The birds are chirping, the buds are blooming, the sun is shining, the snow flurries strike the day after it reaches 70 degrees – it’s all part of a typical Midwestern spring where you can have four seasons in a single day. To celebrate the joy and occasional tempestuousness of spring, we looked through our libraries for five of the best coming-of-age stories that will appeal to adult readers. Be it comedy, tragedy, or enlightenment, there’s something for everyone in these stories.


  • Black Swan Green, David Mitchell: Jason Taylor lives in the drowsy village of Black Swan Green in Cold War England, dealing with girls, poetry, death, and family drama on top of a stammer he’s trying desperately to hide. Beautifully written, insightful, and sure to bring you back to early teenage days.
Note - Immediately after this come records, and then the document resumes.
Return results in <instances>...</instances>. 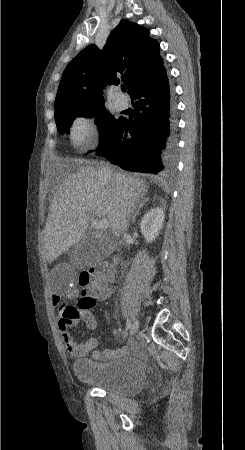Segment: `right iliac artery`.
<instances>
[{"mask_svg": "<svg viewBox=\"0 0 245 450\" xmlns=\"http://www.w3.org/2000/svg\"><path fill=\"white\" fill-rule=\"evenodd\" d=\"M130 327H131V321H130L129 318H127V323H126V329H125V330H126V331L129 330Z\"/></svg>", "mask_w": 245, "mask_h": 450, "instance_id": "1", "label": "right iliac artery"}]
</instances>
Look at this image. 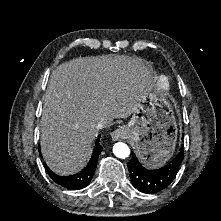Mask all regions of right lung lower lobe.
Returning <instances> with one entry per match:
<instances>
[{
  "instance_id": "right-lung-lower-lobe-1",
  "label": "right lung lower lobe",
  "mask_w": 221,
  "mask_h": 221,
  "mask_svg": "<svg viewBox=\"0 0 221 221\" xmlns=\"http://www.w3.org/2000/svg\"><path fill=\"white\" fill-rule=\"evenodd\" d=\"M103 150V147L99 143V139L95 144V148L92 153V157L88 165L79 173L70 176H59L53 173L45 164V169L49 176L59 185L71 190L82 189L90 183L97 167V161L99 154Z\"/></svg>"
}]
</instances>
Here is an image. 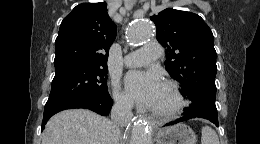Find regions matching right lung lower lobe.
<instances>
[{"label": "right lung lower lobe", "instance_id": "right-lung-lower-lobe-1", "mask_svg": "<svg viewBox=\"0 0 260 144\" xmlns=\"http://www.w3.org/2000/svg\"><path fill=\"white\" fill-rule=\"evenodd\" d=\"M113 105L111 97L99 98L92 101H66L54 104L45 105L43 124L41 129L45 128V124L51 116L65 109L84 108L92 110L100 115L106 116L109 114Z\"/></svg>", "mask_w": 260, "mask_h": 144}]
</instances>
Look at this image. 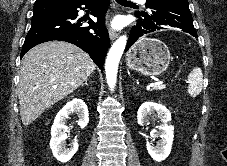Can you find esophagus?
I'll list each match as a JSON object with an SVG mask.
<instances>
[{
  "mask_svg": "<svg viewBox=\"0 0 227 166\" xmlns=\"http://www.w3.org/2000/svg\"><path fill=\"white\" fill-rule=\"evenodd\" d=\"M113 1H115V0H113ZM118 35H119L118 31H115L112 28H110L109 37L112 41L115 40L118 37Z\"/></svg>",
  "mask_w": 227,
  "mask_h": 166,
  "instance_id": "esophagus-1",
  "label": "esophagus"
}]
</instances>
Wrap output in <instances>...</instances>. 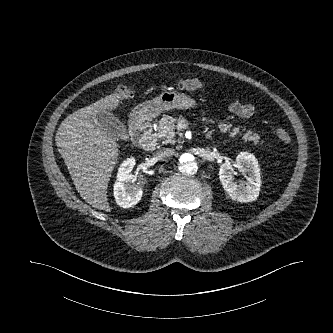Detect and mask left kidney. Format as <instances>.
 Segmentation results:
<instances>
[{"label":"left kidney","mask_w":333,"mask_h":333,"mask_svg":"<svg viewBox=\"0 0 333 333\" xmlns=\"http://www.w3.org/2000/svg\"><path fill=\"white\" fill-rule=\"evenodd\" d=\"M234 167L242 173H247L246 181H235ZM219 179L226 193L235 201L252 202L259 196L260 168L256 157L251 153L241 152L236 157V164H222L219 169Z\"/></svg>","instance_id":"left-kidney-1"}]
</instances>
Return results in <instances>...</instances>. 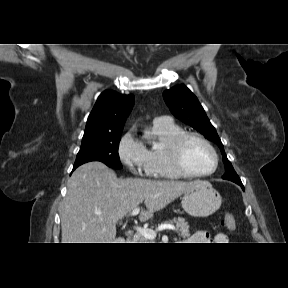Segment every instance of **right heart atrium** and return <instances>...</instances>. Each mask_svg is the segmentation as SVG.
I'll list each match as a JSON object with an SVG mask.
<instances>
[{
    "mask_svg": "<svg viewBox=\"0 0 288 288\" xmlns=\"http://www.w3.org/2000/svg\"><path fill=\"white\" fill-rule=\"evenodd\" d=\"M118 156L121 163L133 174L150 176L147 169V149L130 130L126 132L118 143Z\"/></svg>",
    "mask_w": 288,
    "mask_h": 288,
    "instance_id": "1",
    "label": "right heart atrium"
}]
</instances>
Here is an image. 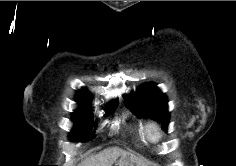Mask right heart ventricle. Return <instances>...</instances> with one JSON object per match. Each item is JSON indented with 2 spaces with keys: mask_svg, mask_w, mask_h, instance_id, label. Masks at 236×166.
<instances>
[{
  "mask_svg": "<svg viewBox=\"0 0 236 166\" xmlns=\"http://www.w3.org/2000/svg\"><path fill=\"white\" fill-rule=\"evenodd\" d=\"M136 132L137 134L142 138V139H146L145 138V133H144V125L142 123H140L137 128H136Z\"/></svg>",
  "mask_w": 236,
  "mask_h": 166,
  "instance_id": "obj_1",
  "label": "right heart ventricle"
}]
</instances>
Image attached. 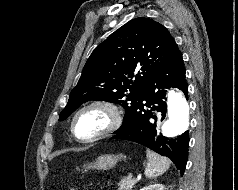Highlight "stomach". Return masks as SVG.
<instances>
[{"instance_id":"0dacf381","label":"stomach","mask_w":238,"mask_h":190,"mask_svg":"<svg viewBox=\"0 0 238 190\" xmlns=\"http://www.w3.org/2000/svg\"><path fill=\"white\" fill-rule=\"evenodd\" d=\"M125 156L119 155H101L93 163L84 165V169H97L101 171H107L112 169L118 161L124 159Z\"/></svg>"}]
</instances>
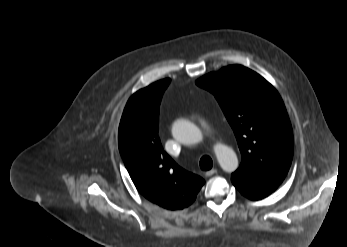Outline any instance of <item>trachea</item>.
<instances>
[{"mask_svg": "<svg viewBox=\"0 0 347 247\" xmlns=\"http://www.w3.org/2000/svg\"><path fill=\"white\" fill-rule=\"evenodd\" d=\"M213 162L209 156H203L200 159V168L204 171H208L212 168Z\"/></svg>", "mask_w": 347, "mask_h": 247, "instance_id": "1", "label": "trachea"}]
</instances>
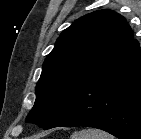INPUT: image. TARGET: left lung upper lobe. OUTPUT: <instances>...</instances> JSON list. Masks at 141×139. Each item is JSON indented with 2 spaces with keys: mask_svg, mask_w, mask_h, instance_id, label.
Masks as SVG:
<instances>
[{
  "mask_svg": "<svg viewBox=\"0 0 141 139\" xmlns=\"http://www.w3.org/2000/svg\"><path fill=\"white\" fill-rule=\"evenodd\" d=\"M132 40L125 18L109 9L77 19L44 61L26 121L45 127L84 80Z\"/></svg>",
  "mask_w": 141,
  "mask_h": 139,
  "instance_id": "1",
  "label": "left lung upper lobe"
}]
</instances>
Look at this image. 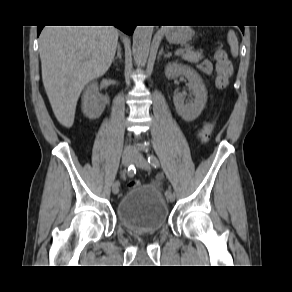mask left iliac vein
I'll list each match as a JSON object with an SVG mask.
<instances>
[{
    "mask_svg": "<svg viewBox=\"0 0 292 292\" xmlns=\"http://www.w3.org/2000/svg\"><path fill=\"white\" fill-rule=\"evenodd\" d=\"M133 163L144 170H150V164L148 161L141 155L140 153H135L133 156ZM166 198L169 202H173L175 200V195L171 191L168 195H166Z\"/></svg>",
    "mask_w": 292,
    "mask_h": 292,
    "instance_id": "4c4485c4",
    "label": "left iliac vein"
}]
</instances>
  • The Bell Jar, Sylvia Plath: Plath’s only novel tells the dark story of Esther Greenwood, a successful college graduate whose struggle with depression derails all her happy prospects. Not an easy read, but an essential one about mental illness and entering the world of adulthood.
  • The Brief Wondrous Life of Oscar Wao, Junot Diaz: Nerdy, overweight Oscar de Léon learns to navigate life in New Jersey, the history of the Dominican Republic, and his family’s curse. In the process he grows a little older, a little wiser, and a lot more confident.
  • The Elegance of the Hedgehog, Muriel Barbary: What do you get when you combine a precocious Parisian girl with the concierge who oversees the elegant apartment building this girl’s family lives in? Plenty of philosophy, emotional growth, and chocolate. A book to be read slowly, and repeatedly.
  • The Ocean at the End of the Lane, Neil Gaiman: Somewhere between fantasy and reality, adventure and horror, this book unearths all the tension between childhood and adulthood. A great read for fans of Gaiman’s earlier work and newcomers alike.